Sanborn said she doesn't plan big changes to the office. She said she plans to "bring some of the philosophies that I feel strongly about, which is transparency, collaboration and communication and continue to do those and do those with the folks in this office. My hope is they hold me accountable and I keep doing them and that those around me do the same."

One area she's hoping to improve is in diversifying the staff at her office. The Minneapolis Division will hold a diversity agent recruitment event in early August.

The FBI has come under scrutiny from President Trump and others for how it has handled investigations during the 2016 election.

Sanborn said that has been tough for some within the agency.

"I think anytime that you are painted in a negative light in the press it's difficult," she said. "But what I can tell you from my experience throughout the bureau, and this field office is no different, is we have a workforce that's laser-focused on getting ahead of the threat, protecting the communities we serve and when we have victims, it's really the victims and doing those victims' justice is what motivates the workforce."
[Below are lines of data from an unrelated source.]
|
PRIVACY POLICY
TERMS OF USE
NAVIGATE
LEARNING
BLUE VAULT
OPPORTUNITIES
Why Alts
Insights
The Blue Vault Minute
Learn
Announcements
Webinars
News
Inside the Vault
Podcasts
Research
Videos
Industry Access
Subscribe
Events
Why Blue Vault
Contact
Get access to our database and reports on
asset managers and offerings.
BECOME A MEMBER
Sanborn replaces Rick Thornton, who is now the Federal Reserve Bank of Minneapolis' vice president of law enforcement and operations.

"Minneapolis has a great reputation around the bureau of being a great field office," she said. "I had some interaction with this field office in some of my earlier case agent days, so I already had a really sort of fond experience and a bond I had built. But I've always sort of raised my hand to try different things, I'm a big believer in diversity and so one of the things I've tried to do to my career is not limit it to one specific geographic region."